El profeta Ezequiel a través de la imagen de un podador nos dice lo que Dios quiere hacer con su pueblo. Él quiere hacer cosas nuevas. Del árbol viejo él tomará las hojas nuevas de verdor primaveral, para plantarlo en una montaña elevada. En ese gesto simple, de ese vástago, Dios hará surgir un árbol en el que toda clase de aves encontrarán cobijo. Y también la comunidad creyente, descubrirá el modo reparador que Dios tiene de actuar a favor de su pueblo: “Yo Yahveh humillo al árbol elevado y alzo el árbol humillado. Hago secarse el árbol verde y reverdecer el árbol seco”. Un mensaje fuerte para su pueblo. Este pueblo puede hacer valer ningún privilegio. A lo más disponerse a dejarse renovar por lo que Dios quiera hacer con él. Para disponerse a ello, la mirada de Dios no se fija en el árbol verde o elevado, sino las hojas tiernas y sencillas que contienen la savia de un árbol nuevo. En esta lógica lo único que cabe es reconocerse un árbol humillado y viejo, para dejarse entonces renovar por la acción “podadora” de Dios. Pensando en nuestra Iglesia, creo que la humillación que estamos atravesando, necesitamos atravesarla juntos sin resistencias ni justificaciones precipitadas que nos impidan reconocer que no hemos hecho bien las cosas, que hemos sido indiferentes a nuestros hermanos más pobres, que pastores y fieles no nos hemos acompañados fiel y críticamente. No hay crecimiento sin dejar atrás esquemas antiguados, prácticas mortecinas, estilos altaneros de situarnos ante los que no “están en regla” o piensan diversamente de nosotros… Del árbol viejo y humillado, Dios puede hacer un árbol nuevo y acogedor para todos.
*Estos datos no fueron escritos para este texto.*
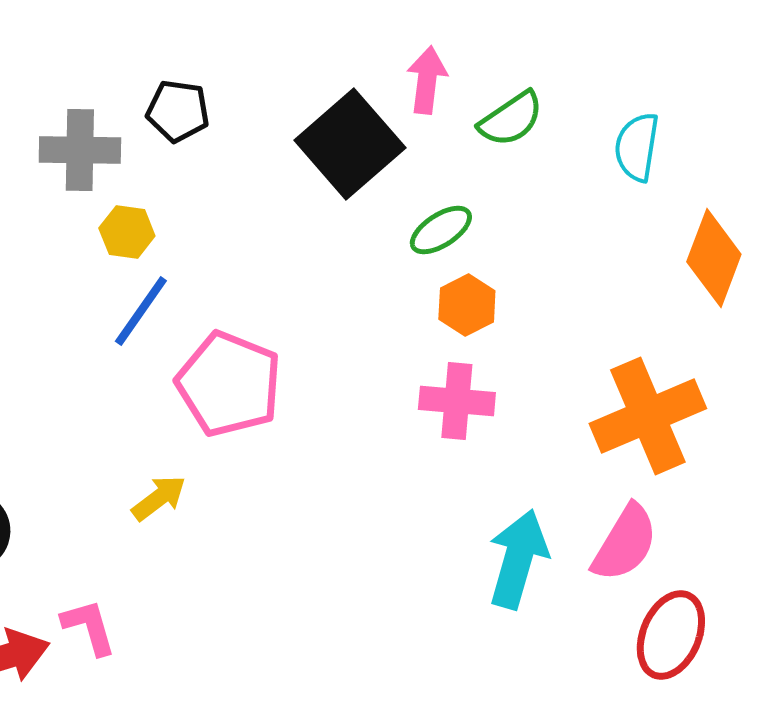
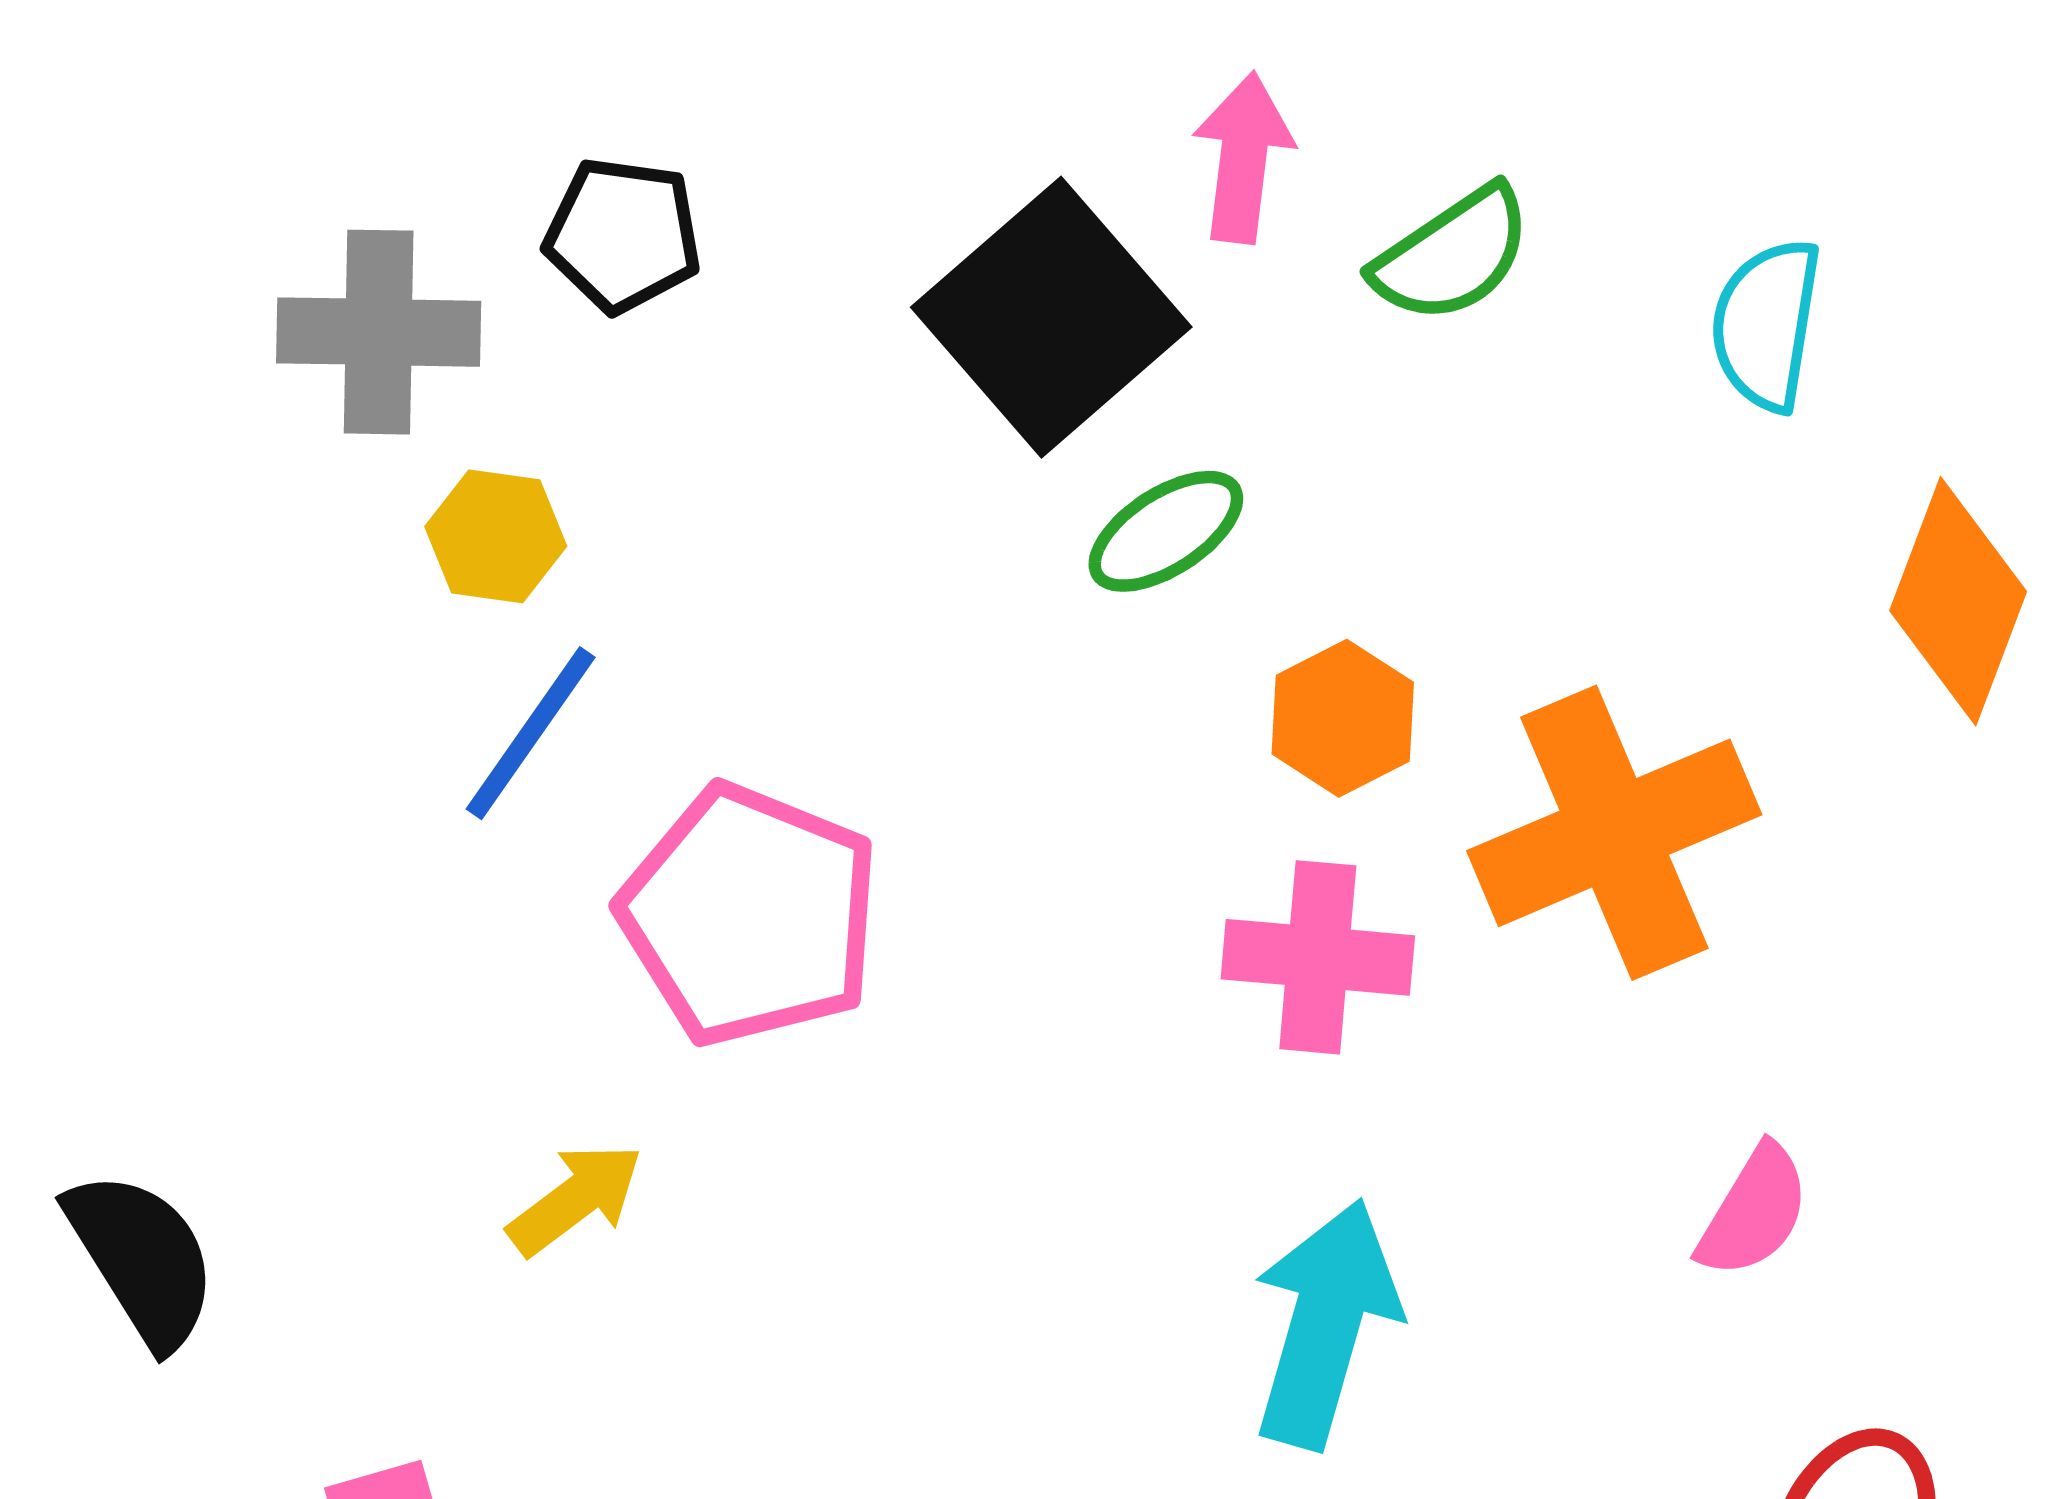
green ellipse: (441, 230) -> (1166, 531), moved
orange cross: (648, 416) -> (1614, 833), moved
pink semicircle: (625, 543) -> (1754, 1211), moved, size x0.7
cyan arrow: (518, 559) -> (1325, 1324), moved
El evangelio, nos ofrece otra clave interesante para nuestra vida cristiana y para nuestra Iglesia. Dos imágenes con las que Jesús nos dice cómo se manifiesta la acción soberana de Dios cuando reina en medio nuestro. La semilla que crece por sí sola sin que el hombre sepa cómo, y luego de la semilla más pequeña crece y surge un árbol en el que las aves del cielo encuentran cobijo. Jesús quiere llamar la atención acerca del modo cómo Dios hace crecer su obra, un trabajo a menudo subterráneo, discreto e infatigable. Eso supone los tiempos de maduración y crecimiento, en que parece que no hay cambios, que no pasa nada, pero allí precisamente se está desplegando la acción de Dios, muchas veces sin saber cómo. Y luego, pone ese otro criterio: en lo pequeño e insignificante está ya potencialmente contenido lo grande. Creo que esos dos criterios nos pueden ayudar a atravesar juntos esta crisis eclesial. Necesitamos que la semilla de verdad, de decirnos lo que nos ha pasado como institución, asumiendo personal y solidariamente las responsabilidades, necesita un tiempo de maduración, de crecimiento, en cada uno de nosotros, en las comunidades cristianas, sabiéndonos esperar unos a otros. Y los cambios que sean necesarios, a nivel institucional, de los pastores, de los fieles, pasarán por el coraje y de lucidez de lo pequeño, del primer paso en la buena dirección. En estos tiempos en donde la atención ha estado centrada en la jerarquía de la Iglesia, en sus pastores, en que muchas veces no hemos favorecido el crecimiento de los dones que existen en la Iglesia y en la sociedad, se nos ofrece la posibilidad renovadora del reino según su lógica, es decir de percibir dónde están esas pequeñas semillas entre la gente (cristianos o no) de acogida, de escucha, de respeto de unos otros, de servicio discreto y eficaz a los pobres, de aguante en la dificultad, de cuidado de la casa común, de amor paciente y perdonador, que harán de la Iglesia (pastores y fieles) y de la sociedad, ese árbol acogedor y generoso, donde todos se sientan cobijados.